The London–New York Overlap: Best Trading Window
The overlap between the London and New York sessions (13:00–17:00 GMT) is when the forex market sees the highest volume of any period in the trading day. Both of the world's largest financial centers are simultaneously active, and major institutional flows — asset managers rebalancing, corporations converting revenues, banks filling client orders — all concentrate in this window.

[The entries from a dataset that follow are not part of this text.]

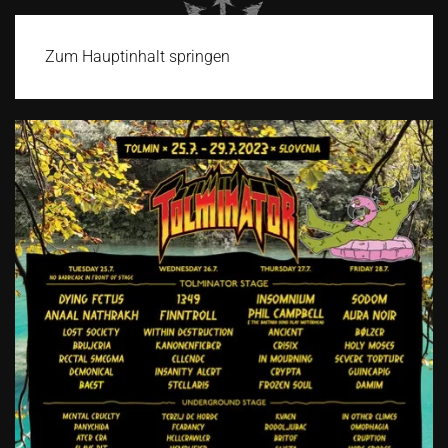
Zum Hauptinhalt springen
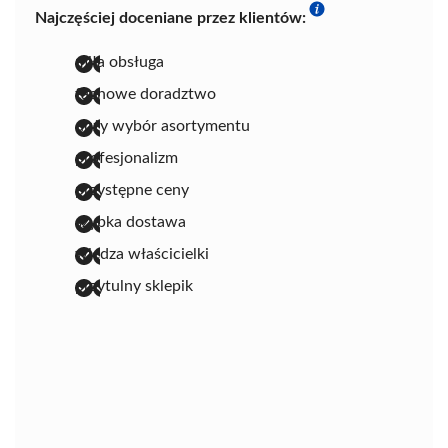
Najczęściej doceniane przez klientów:
miła obsługa
fachowe doradztwo
duży wybór asortymentu
profesjonalizm
przystępne ceny
szybka dostawa
wiedza właścicielki
przytulny sklepik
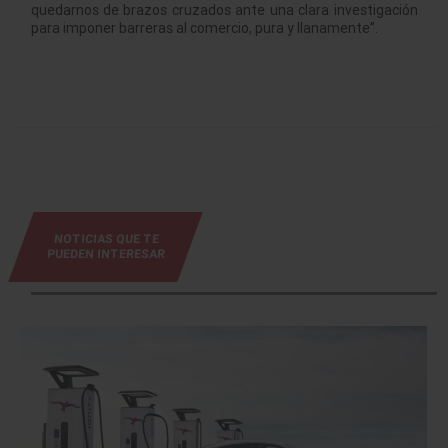
quedarnos de brazos cruzados ante una clara investigación
para imponer barreras al comercio, pura y llanamente”.
NOTICIAS QUE TE
PUEDEN INTERESAR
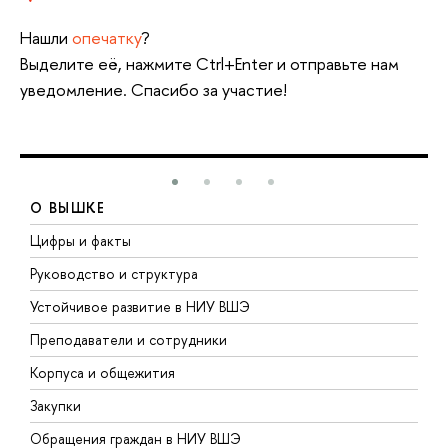
Нашли
опечатку
?
Выделите её, нажмите Ctrl+Enter и отправьте нам
уведомление. Спасибо за участие!
О ВЫШКЕ
Цифры и факты
Л
Руководство и структура
Д
Устойчивое развитие в НИУ ВШЭ
О
Преподаватели и сотрудники
П
Корпуса и общежития
В
Закупки
П
Обращения граждан в НИУ ВШЭ
А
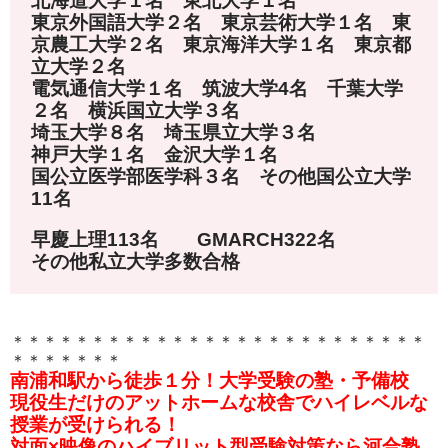
北海道大学１名 東北大学１名
東京外国語大学２名 東京芸術大学１名 東
京農工大学２名 東京海洋大学１名 東京都
立大学２名
電気通信大学１名 筑波大学4名 千葉大学
２名 横浜国立大学３名
埼玉大学８名 埼玉県立大学３名
神戸大学１名 金沢大学１名
国公立医学部医学科３名 その他国公立大学
11名
早慶上理113名 GMARCH322名
その他私立大学多数合格
＊＊＊＊＊＊＊＊＊＊＊＊＊＊＊＊＊＊＊＊＊＊＊＊＊＊
＊＊＊＊＊＊＊
南浦和駅から徒歩１分！大学受験の塾・予備校
現役生だけのアットホームな校舎でハイレベルな
授業が受けられる！
対面×映像のハイブリット型受験対策なら河合塾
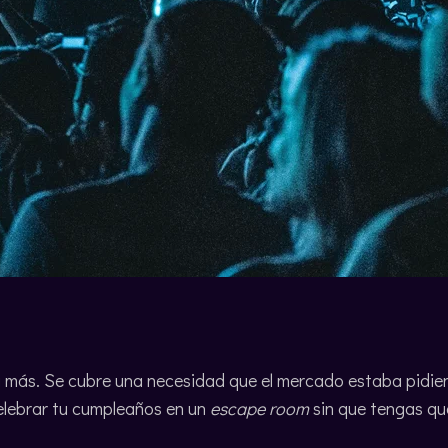
 más. Se cubre una necesidad que el mercado estaba pidiend
celebrar tu cumpleaños en un
escape room
sin que tengas que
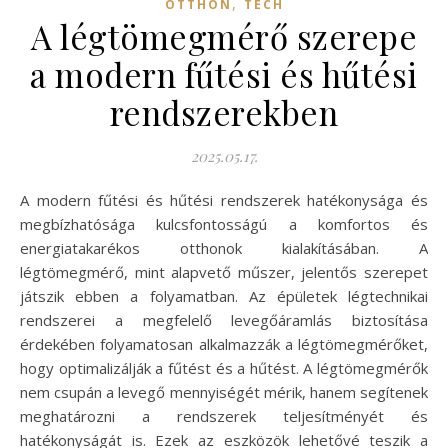
,
OTTHON
TECH
A légtömegmérő szerepe
a modern fűtési és hűtési
rendszerekben
2025.05.17.
A modern fűtési és hűtési rendszerek hatékonysága és
megbízhatósága kulcsfontosságú a komfortos és
energiatakarékos otthonok kialakításában. A
légtömegmérő, mint alapvető műszer, jelentős szerepet
játszik ebben a folyamatban. Az épületek légtechnikai
rendszerei a megfelelő levegőáramlás biztosítása
érdekében folyamatosan alkalmazzák a légtömegmérőket,
hogy optimalizálják a fűtést és a hűtést. A légtömegmérők
nem csupán a levegő mennyiségét mérik, hanem segítenek
meghatározni a rendszerek teljesítményét és
hatékonyságát is. Ezek az eszközök lehetővé teszik a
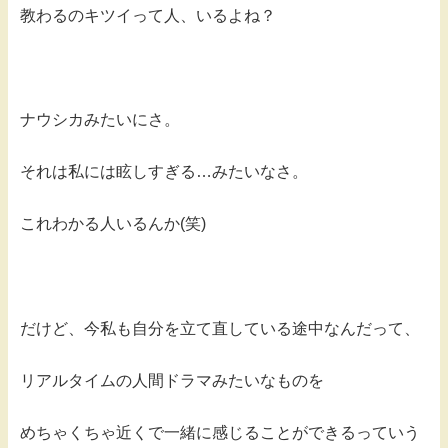
教わるのキツイって人、いるよね？
ナウシカみたいにさ。
それは私には眩しすぎる…みたいなさ。
これわかる人いるんか(笑)
だけど、今私も自分を立て直している途中なんだって、
リアルタイムの人間ドラマみたいなものを
めちゃくちゃ近くで一緒に感じることができるっていう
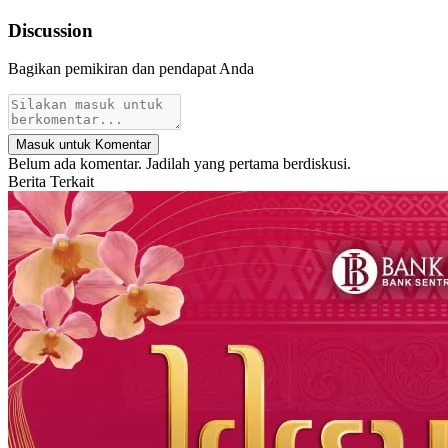
Discussion
Bagikan pemikiran dan pendapat Anda
Masuk untuk Komentar
Belum ada komentar. Jadilah yang pertama berdiskusi.
Berita Terkait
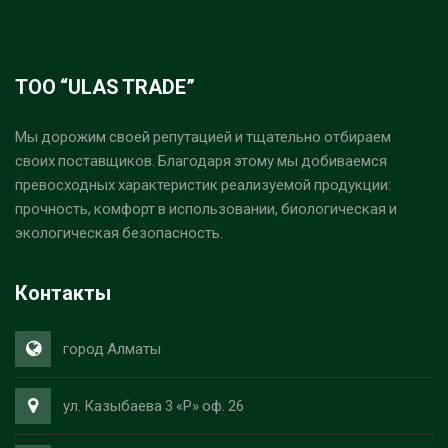
ТОО “ULAS TRADE”
Мы дорожим своей репутацией и тщательно отбираем
своих поставщиков. Благодаря этому мы добиваемся
превосходных характеристик реализуемой продукции:
прочность, комфорт в использовании, биологическая и
экологическая безопасность.
Контакты
город Алматы
ул. Казыбаева 3 «Р» оф. 26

The result: tightest spreads of the day, most consistent trends, highest pip movement potential, and the clearest follow-through on breakouts. EUR/USD, GBP/USD, and USD/JPY are all highly liquid during this period. If you can only trade one window, this is it.
The Tokyo Session
Tokyo is the most active Asian session but significantly quieter than London or New York in terms of EUR/USD and GBP/USD volume. Yen pairs (USD/JPY, EUR/JPY, GBP/JPY) are most liquid here. Expect tighter ranges and slower price action for major non-JPY pairs — the Asian session is often characterized by ranging markets as institutions in Europe and North America are not yet active.
When to Avoid Trading
Sunday open (22:00 GMT): The market reopens after the weekend with low liquidity and often unpredictable gap behavior. Spreads can be 2–3× their normal level for the first 30–60 minutes. Avoid opening new positions during this period.
Major news releases: NFP (first Friday of the month), FOMC statements, CPI releases, and major central bank decisions all cause brief but extreme volatility spikes. Spreads widen dramatically. Stops that sit near price can be triggered by a momentary spike that immediately reverses. Unless you're specifically trading the news, close positions before these events or widen stops to account for the temporary volatility.
Holiday periods: Late December, early January, and major US/UK holidays see dramatically reduced volume and erratic price action. Setups that work in normal conditions often don't follow through in thin holiday markets.